My expectation is that National can’t easily delay the project excessively, for political reasons, unless it could show transparently that it would be better spending the money elsewhere. Clarity may come when the Mt Roskill extension opens later this year, as we will see if queues develop between that stretch of motorway and the North Western Motorway at Waterview. That should then determine the priority for this project. However, in the big scheme of Auckland, I’d rather priority be given to upgrading Victoria Park Viaduct and the Newmarket Viaducts. They are choked parts of the motorway network that need addressing, but doesn’t this just show how poor politicians are at setting priorities?

28 January 2009

Recycling questioned

The Daily Telegraph today reports that Peter Jones, former director of Biffa, a waste disposal company and now environmental advisor to London Mayor Boris Johnson, claims that much recycling contributes to "greenhouse gases" and it would be better burning the waste to generate electricity.

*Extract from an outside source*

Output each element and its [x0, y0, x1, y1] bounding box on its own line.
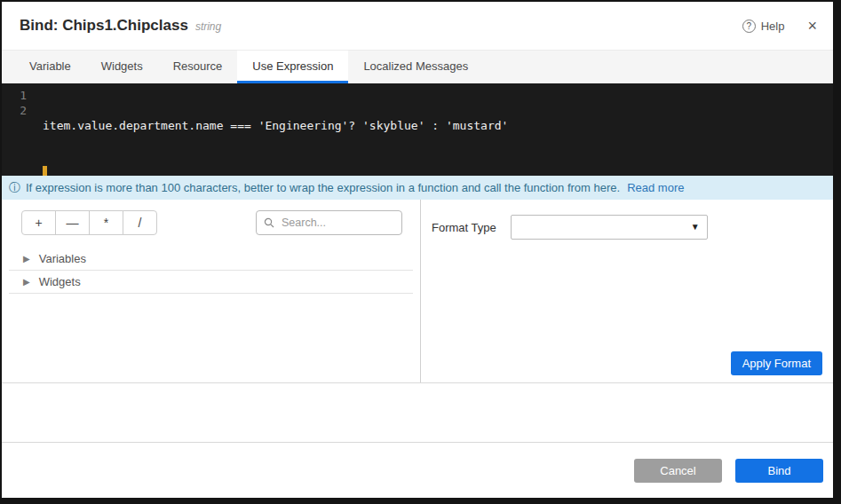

This comes on top of the collapse of the market for recycled commodities (hardly surprising). Jones suggests that kerbside recycling, which inevitably mixes different materials, effectively contaminates them making much useless for recycling.

Quite simply, recycling is a good idea when it is viable to do it. Planes and cars have always been recycled because the materials they are made of are in sufficient abundance that scrapping made sense, much like ripping up unused railway lines has often been worth it. However, your taxes shouldn't be taken to subsidise the supply of commodities to producers. Similarly you shouldn't be subsidising waste disposal. If landfills and kerbside rubbish collection were all privatised, then they would be user pays activities, required to make a profit. As a result, recycling as an alternative for some waste would be viable for those commodities that are worthwhile recycling.

THAT you see is the problem of rubbish disposal. Sadly in the UK, recycling has become a religion, because it is one in Brussels. Like many Green fads, it isn't driven by rational analysis, but a fervent belief that recycling is always good. However, when it costs more to recycle a bottle than it does to make one from scratch, you might ask yourself whether that difference is due to government interference (taxes or subsidies), or simply reflects that your premises of recycling are wrong.

WTO Director General warns of protectionism

It's hardly surprising, all of the "bailouts" funded by stealing from future taxpayers are raising alarm bells in the mind of WTO Director General Pascal Lamy.

According to Reuters, Lamy said that "it was critical to keep commerce flowing at a time when overall economic growth slows. "It has become more urgent for the WTO to strengthen multilateral disciplines that will reduce the scope for increased trade restriction," he said, repeating his call for countries to finalise the Doha round, a global free trade accord that has been under negotiation since 2001".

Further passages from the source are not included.